感染が拡大している地域では、医療資源を重症化するリスクのある者等に重点化していくために、医師が入院の必要がないと判断した無症状病原体保有者や軽症者については、介護が必要な高齢者も含めて、宿泊療養及び自宅療養の体制を整備することも検討が必要である。また、自治体のニーズに応じて、保健所への保健師等の派遣や自治体間の入院調整支援、医療体制が逼迫している地域への看護師などの医療スタッフ派遣、特に重症者が多くなる地域に対して関係学会と連携した専門医派遣等の支援を行うことが必要。

一方、これまで大きな感染が見られなかった地域でも感染の発生が見られており、特に比較的医療提供体制が弱い地域ではその体制が急速に悪化し、感染が急拡大する可能性があり、また、年末年始に感染が増加することで、医療提供体制全体の危機を招く可能性もある。このため、現時点では大きな感染が見られない地域でも、どこにでも急速な感染拡大が起こりうるという危機感を持って、宿泊療養施設を含め医療提供体制の準備・確保等を直ちに進める必要がある。
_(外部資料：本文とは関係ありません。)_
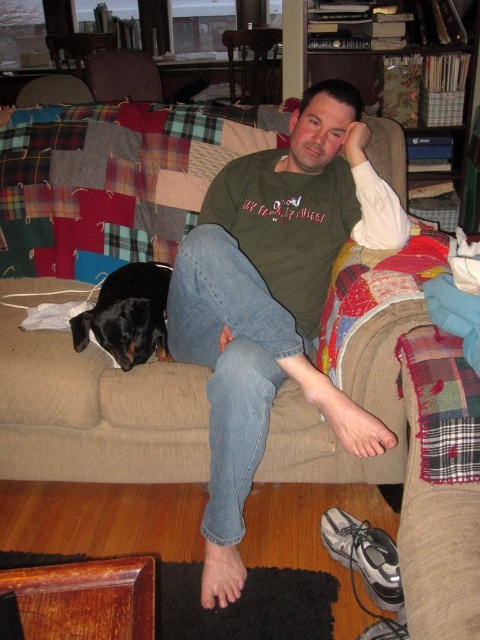 Measure the distance from green cotton shirt at center to black smooth dog at lower left.

The distance of green cotton shirt at center from black smooth dog at lower left is 10.62 inches.

Is point (227, 588) positioned behind point (149, 305)?

No, it is in front of (149, 305).

Where is `green cotton shirt at center`? The image size is (480, 640). green cotton shirt at center is located at coordinates (274, 300).

Where is `green cotton shirt at center`? The image size is (480, 640). green cotton shirt at center is located at coordinates (274, 300).

Which is below, beige fabric couch at center or black smooth dog at lower left?

beige fabric couch at center is lower down.

Between beige fabric couch at center and black smooth dog at lower left, which one is positioned higher?

black smooth dog at lower left is higher up.

The image size is (480, 640). What do you see at coordinates (92, 404) in the screenshot?
I see `beige fabric couch at center` at bounding box center [92, 404].

Locate an element on the screen. beige fabric couch at center is located at coordinates (92, 404).

Is green cotton shirt at center below beige fabric couch at center?

Actually, green cotton shirt at center is above beige fabric couch at center.

In the scene shown: Does green cotton shirt at center appear over beige fabric couch at center?

Indeed, green cotton shirt at center is positioned over beige fabric couch at center.

In order to click on green cotton shirt at center in this screenshot , I will do [x=274, y=300].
感染が拡大した中で年末年始を迎えることは、厳しい医療提供体制の中で、更なる感染拡大にも繋がる可能性もあり、都道府県知事のリーダーシップの下、感染状況を踏まえた適切な対策の速やかな実施や対策の準備を進めて行くことが求められる。また、市民の皆様にも新年会や忘年会、帰省などで感染拡大を起こさず、静かな年末年始を過ごしていただくなどの協力が必要であり、そのためのメッセージを発信していくことが求められる。
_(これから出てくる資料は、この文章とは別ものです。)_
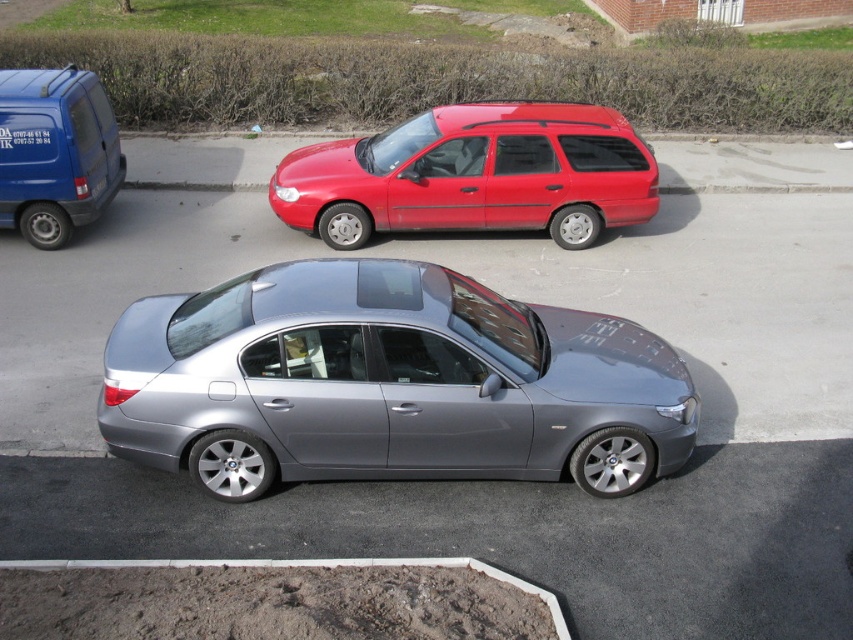 Question: Can you confirm if matte blue van at left is positioned to the right of black plastic license plate at center?

Choices:
 (A) no
 (B) yes

Answer: (A)

Question: Does satin metallic sedan at center have a greater width compared to shiny red station wagon at center?

Choices:
 (A) yes
 (B) no

Answer: (B)

Question: Which of these objects is positioned farthest from the black plastic license plate at center?

Choices:
 (A) matte blue van at left
 (B) shiny red station wagon at center

Answer: (B)

Question: Is satin metallic sedan at center further to the viewer compared to matte blue van at left?

Choices:
 (A) no
 (B) yes

Answer: (A)

Question: Which point is closer to the camera taking this photo?

Choices:
 (A) (277, 188)
 (B) (659, 419)
 (C) (105, 180)
 (D) (28, 72)

Answer: (B)

Question: Which object is farther from the camera taking this photo?

Choices:
 (A) shiny red station wagon at center
 (B) satin metallic sedan at center
 (C) black plastic license plate at center

Answer: (A)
併せて、20−50才台の社会活動が活発な世代で移動歴のある人による2次感染がその他の世代と比べ多くなっており、特に若年層や働き盛りの世代などに対し様々なチャネルを活用することで、移動や飲食の場面も含むマスクの徹底など実際の行動変容につなげることが必要。

これまで分科会から政府への提言を踏まえた対策が国と自治体の連携の下、実行されているが、早期に取り組んだ地域で一定の効果をあげているものの、全体として必ずしも新規感染者数を減少させることに成功しているとは言い難い。感染拡大を抑止できない状況が続けば、新型コロナウイルス感染症対策を含めた公衆衛生体制や医療提供体制全体の危機を招く可能性がある。医療提供体制が相対的に弱くなる年末年始が近づいており、緊張感を持って対応することが求められる。12月中旬を目途に感染拡大が沈静化に向かうかどうかを評価し、今後の更なる施策について早急に検討する必要がある。